Source data Start Marker

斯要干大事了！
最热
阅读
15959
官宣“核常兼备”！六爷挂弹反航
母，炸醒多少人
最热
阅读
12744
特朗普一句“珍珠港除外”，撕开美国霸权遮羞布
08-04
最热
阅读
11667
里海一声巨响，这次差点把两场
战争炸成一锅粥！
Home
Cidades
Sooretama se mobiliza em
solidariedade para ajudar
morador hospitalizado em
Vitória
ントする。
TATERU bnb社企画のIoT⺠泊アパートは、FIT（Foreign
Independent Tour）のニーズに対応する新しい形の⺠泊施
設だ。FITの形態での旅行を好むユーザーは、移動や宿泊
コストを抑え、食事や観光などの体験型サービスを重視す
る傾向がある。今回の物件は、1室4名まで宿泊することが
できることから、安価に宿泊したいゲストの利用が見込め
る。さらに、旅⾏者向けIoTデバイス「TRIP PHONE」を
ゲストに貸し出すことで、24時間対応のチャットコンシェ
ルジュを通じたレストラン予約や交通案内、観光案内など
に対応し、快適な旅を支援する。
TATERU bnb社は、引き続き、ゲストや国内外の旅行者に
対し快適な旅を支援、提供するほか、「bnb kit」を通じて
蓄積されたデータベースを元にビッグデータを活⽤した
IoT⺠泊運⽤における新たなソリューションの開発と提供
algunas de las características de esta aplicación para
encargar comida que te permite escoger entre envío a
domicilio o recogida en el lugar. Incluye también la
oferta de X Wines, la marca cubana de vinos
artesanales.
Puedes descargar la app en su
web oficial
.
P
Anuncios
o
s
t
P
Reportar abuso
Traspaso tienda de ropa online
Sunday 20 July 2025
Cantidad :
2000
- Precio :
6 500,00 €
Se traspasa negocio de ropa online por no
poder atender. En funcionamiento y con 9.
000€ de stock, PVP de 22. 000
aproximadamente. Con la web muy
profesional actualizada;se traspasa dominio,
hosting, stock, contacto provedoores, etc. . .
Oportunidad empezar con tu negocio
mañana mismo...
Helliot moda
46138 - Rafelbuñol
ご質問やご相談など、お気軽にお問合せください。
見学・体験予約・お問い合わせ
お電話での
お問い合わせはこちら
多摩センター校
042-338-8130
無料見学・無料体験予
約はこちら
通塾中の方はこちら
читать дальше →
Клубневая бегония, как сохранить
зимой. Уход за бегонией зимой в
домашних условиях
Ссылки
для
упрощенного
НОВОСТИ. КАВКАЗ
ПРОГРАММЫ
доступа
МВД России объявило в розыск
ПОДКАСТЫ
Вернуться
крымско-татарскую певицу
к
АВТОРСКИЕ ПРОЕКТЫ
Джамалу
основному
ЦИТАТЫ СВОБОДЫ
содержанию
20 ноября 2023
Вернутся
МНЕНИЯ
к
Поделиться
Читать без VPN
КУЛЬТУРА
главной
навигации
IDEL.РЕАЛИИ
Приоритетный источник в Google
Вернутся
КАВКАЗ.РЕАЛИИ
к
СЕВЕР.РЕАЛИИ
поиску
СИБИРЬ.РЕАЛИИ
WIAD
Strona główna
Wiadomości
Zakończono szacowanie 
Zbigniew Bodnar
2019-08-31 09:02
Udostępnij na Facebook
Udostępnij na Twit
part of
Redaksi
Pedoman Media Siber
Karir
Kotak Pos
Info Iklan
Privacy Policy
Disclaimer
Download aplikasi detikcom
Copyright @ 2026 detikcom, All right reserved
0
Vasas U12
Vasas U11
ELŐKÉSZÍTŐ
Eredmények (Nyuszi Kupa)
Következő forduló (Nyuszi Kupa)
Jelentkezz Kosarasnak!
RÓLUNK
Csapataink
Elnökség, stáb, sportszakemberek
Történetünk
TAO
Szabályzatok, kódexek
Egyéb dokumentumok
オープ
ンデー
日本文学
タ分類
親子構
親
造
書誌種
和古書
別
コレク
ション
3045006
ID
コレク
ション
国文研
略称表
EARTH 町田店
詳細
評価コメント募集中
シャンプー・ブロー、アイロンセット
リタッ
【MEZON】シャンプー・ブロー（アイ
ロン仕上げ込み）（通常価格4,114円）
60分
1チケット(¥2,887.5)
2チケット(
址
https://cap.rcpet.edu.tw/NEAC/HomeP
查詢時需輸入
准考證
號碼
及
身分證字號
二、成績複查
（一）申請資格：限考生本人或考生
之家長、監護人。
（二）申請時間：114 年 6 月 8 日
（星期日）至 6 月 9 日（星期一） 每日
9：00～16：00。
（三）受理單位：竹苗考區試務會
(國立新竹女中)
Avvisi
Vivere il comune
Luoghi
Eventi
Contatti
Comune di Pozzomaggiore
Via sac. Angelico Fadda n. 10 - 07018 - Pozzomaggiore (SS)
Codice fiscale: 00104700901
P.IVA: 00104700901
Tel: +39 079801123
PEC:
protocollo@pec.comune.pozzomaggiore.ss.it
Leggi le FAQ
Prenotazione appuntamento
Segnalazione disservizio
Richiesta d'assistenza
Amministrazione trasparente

Source data End Marker

Word for word, repeat every entry listed above.

### [Solution for this task]
斯要干大事了！
最热
阅读
15959
官宣“核常兼备”！六爷挂弹反航
母，炸醒多少人
最热
阅读
12744
特朗普一句“珍珠港除外”，撕开美国霸权遮羞布
08-04
最热
阅读
11667
里海一声巨响，这次差点把两场
战争炸成一锅粥！
Home
Cidades
Sooretama se mobiliza em
solidariedade para ajudar
morador hospitalizado em
Vitória
ントする。
TATERU bnb社企画のIoT⺠泊アパートは、FIT（Foreign
Independent Tour）のニーズに対応する新しい形の⺠泊施
設だ。FITの形態での旅行を好むユーザーは、移動や宿泊
コストを抑え、食事や観光などの体験型サービスを重視す
る傾向がある。今回の物件は、1室4名まで宿泊することが
できることから、安価に宿泊したいゲストの利用が見込め
る。さらに、旅⾏者向けIoTデバイス「TRIP PHONE」を
ゲストに貸し出すことで、24時間対応のチャットコンシェ
ルジュを通じたレストラン予約や交通案内、観光案内など
に対応し、快適な旅を支援する。
TATERU bnb社は、引き続き、ゲストや国内外の旅行者に
対し快適な旅を支援、提供するほか、「bnb kit」を通じて
蓄積されたデータベースを元にビッグデータを活⽤した
IoT⺠泊運⽤における新たなソリューションの開発と提供
algunas de las características de esta aplicación para
encargar comida que te permite escoger entre envío a
domicilio o recogida en el lugar. Incluye también la
oferta de X Wines, la marca cubana de vinos
artesanales.
Puedes descargar la app en su
web oficial
.
P
Anuncios
o
s
t
P
Reportar abuso
Traspaso tienda de ropa online
Sunday 20 July 2025
Cantidad :
2000
- Precio :
6 500,00 €
Se traspasa negocio de ropa online por no
poder atender. En funcionamiento y con 9.
000€ de stock, PVP de 22. 000
aproximadamente. Con la web muy
profesional actualizada;se traspasa dominio,
hosting, stock, contacto provedoores, etc. . .
Oportunidad empezar con tu negocio
mañana mismo...
Helliot moda
46138 - Rafelbuñol
ご質問やご相談など、お気軽にお問合せください。
見学・体験予約・お問い合わせ
お電話での
お問い合わせはこちら
多摩センター校
042-338-8130
無料見学・無料体験予
約はこちら
通塾中の方はこちら
читать дальше →
Клубневая бегония, как сохранить
зимой. Уход за бегонией зимой в
домашних условиях
Ссылки
для
упрощенного
НОВОСТИ. КАВКАЗ
ПРОГРАММЫ
доступа
МВД России объявило в розыск
ПОДКАСТЫ
Вернуться
крымско-татарскую певицу
к
АВТОРСКИЕ ПРОЕКТЫ
Джамалу
основному
ЦИТАТЫ СВОБОДЫ
содержанию
20 ноября 2023
Вернутся
МНЕНИЯ
к
Поделиться
Читать без VPN
КУЛЬТУРА
главной
навигации
IDEL.РЕАЛИИ
Приоритетный источник в Google
Вернутся
КАВКАЗ.РЕАЛИИ
к
СЕВЕР.РЕАЛИИ
поиску
СИБИРЬ.РЕАЛИИ
WIAD
Strona główna
Wiadomości
Zakończono szacowanie 
Zbigniew Bodnar
2019-08-31 09:02
Udostępnij na Facebook
Udostępnij na Twit
part of
Redaksi
Pedoman Media Siber
Karir
Kotak Pos
Info Iklan
Privacy Policy
Disclaimer
Download aplikasi detikcom
Copyright @ 2026 detikcom, All right reserved
0
Vasas U12
Vasas U11
ELŐKÉSZÍTŐ
Eredmények (Nyuszi Kupa)
Következő forduló (Nyuszi Kupa)
Jelentkezz Kosarasnak!
RÓLUNK
Csapataink
Elnökség, stáb, sportszakemberek
Történetünk
TAO
Szabályzatok, kódexek
Egyéb dokumentumok
オープ
ンデー
日本文学
タ分類
親子構
親
造
書誌種
和古書
別
コレク
ション
3045006
ID
コレク
ション
国文研
略称表
EARTH 町田店
詳細
評価コメント募集中
シャンプー・ブロー、アイロンセット
リタッ
【MEZON】シャンプー・ブロー（アイ
ロン仕上げ込み）（通常価格4,114円）
60分
1チケット(¥2,887.5)
2チケット(
址
https://cap.rcpet.edu.tw/NEAC/HomeP
查詢時需輸入
准考證
號碼
及
身分證字號
二、成績複查
（一）申請資格：限考生本人或考生
之家長、監護人。
（二）申請時間：114 年 6 月 8 日
（星期日）至 6 月 9 日（星期一） 每日
9：00～16：00。
（三）受理單位：竹苗考區試務會
(國立新竹女中)
Avvisi
Vivere il comune
Luoghi
Eventi
Contatti
Comune di Pozzomaggiore
Via sac. Angelico Fadda n. 10 - 07018 - Pozzomaggiore (SS)
Codice fiscale: 00104700901
P.IVA: 00104700901
Tel: +39 079801123
PEC:
protocollo@pec.comune.pozzomaggiore.ss.it
Leggi le FAQ
Prenotazione appuntamento
Segnalazione disservizio
Richiesta d'assistenza
Amministrazione trasparente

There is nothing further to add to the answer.